Monday, Jul. 25, 1927
Honore de Balzac
BALZAC--Rene Benjamin--Knopf ($5). Fiction could be, has been defined as imaginary biography. Biography in its latest form could be defined as imaginary fiction. Into this definition fits the work of Andre Maurois, of his followers like Author Benjamin. They believe in making truth seem real by giving it the guise of fiction. Holding to an authentic outline, their method is to present what did happen as what might have happened, as part of the story.
Balzac was a cross between a babbitt and a stroke of lightning. Above his pudgy face, lighted by a bulbous nose, his brain was a melting pot for furious fancies. It fumed with a thousand energetic inspirations which varied from running a printing press to writing the Comedie Humaine. Everything he did was characterized by a gigantic and exaggerated gusto. At dinner with George Sand "three bottles had been emptied. He pointed to them: 'We are not drinking!' After they had consumed six dozen oysters, he pointed to the shells: 'What's wrong with you all tonight? Does nobody feel hungry?'
"Careening through life with the impetus of a cannon ball, Balzac dashed into love affairs at every turn. His first two mistresses were twice his age. People of all sorts, from grocery clerks to emperors, fired his imagination to write about them. In the meantime, he loved carriages, good wine, sleek clothes, expensive food.

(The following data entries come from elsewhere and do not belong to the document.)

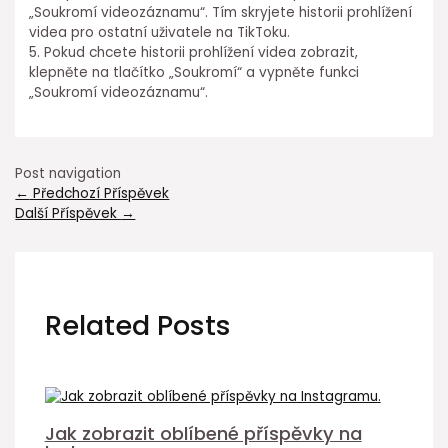
„Soukromí videozáznamu“. Tím skryjete historii prohlížení
videa pro ostatní uživatele na TikToku.
5. Pokud chcete historii prohlížení videa zobrazit,
klepněte na tlačítko „Soukromí“ a vypněte funkci
„Soukromí videozáznamu“.
Post navigation
←
Předchozí Příspěvek
Další Příspěvek
→
Related Posts
Jak zobrazit oblíbené příspěvky na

He ran up debts of 150,000 francs and trying to extricate himself by scatter-brained schemes, increased them. His economic principle was that spending more money means the necessity for earning more money, and as his only sure way of earning more money was to write more books, this principle accounts for the existence of many a Balzac masterpiece.

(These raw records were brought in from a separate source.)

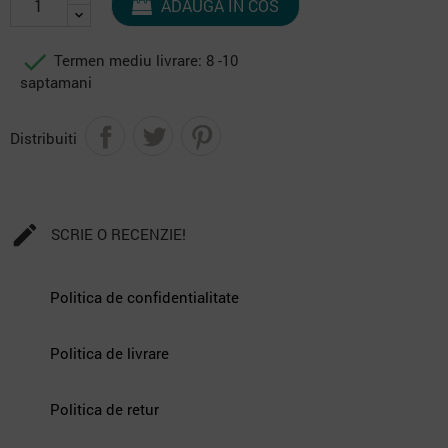
ADAUGA IN COS

Termen mediu livrare: 8 -10
saptamani
Distribuiti

SCRIE O RECENZIE!
Politica de confidentialitate
Politica de livrare
Politica de retur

Author Benjamin, describing prodigious doings, allows himself to become infected with the superb extravagance of his subject. He rhapsodizes too readily, too insistently points the salient qualities, too rarely sees the subtleties fused in the character of Honore de Balzac. Mediocre translation has not improved the book which is, all in all, a cage too small for its canary.
Jealous Zealot
THE HOLY LOVER--Marie Conway Oemler-Boni & Liveright ($2). With religious excitement curdling his "mind, John Wesley came to Georgia. There he fell in love with 15-year-old Sophy Hopkey, made the saving of her soul his excuse for a prolonged and unculminated courtship. When she, tired of his reluctance to propose, married William Williamson, John Wesley flew into a silly and destructive rage. Not content to relinquish his inamorata, he pursued her with persecutions, driving her away from Holy Communion, questioning the legality of her marriage. At last, after she miscarried a child, her husband sued the man of God. Before the case was tried he left the colonies, returned to England with the Word of God, to found Methodism.
Author Oemler estimates the subject of her biography at his face value. Writing in the manner of fiction, she draws bold conclusions from his actions, makes no attempt to soften his cruelties on the excuses of religious mania. Yet human beings are more important than idols and the First Methodist is not diminished by stringent treatment. He emerges, a conceivable person, lecherous as well as righteous, prurient as well as pure, jealous of a girl as well as zealous for his God. Author Oemler treats him curtly but with even justice. The serious nature of the book may surprise that portion of the public who associates her in literature only with stories concerning one Slippy McGee.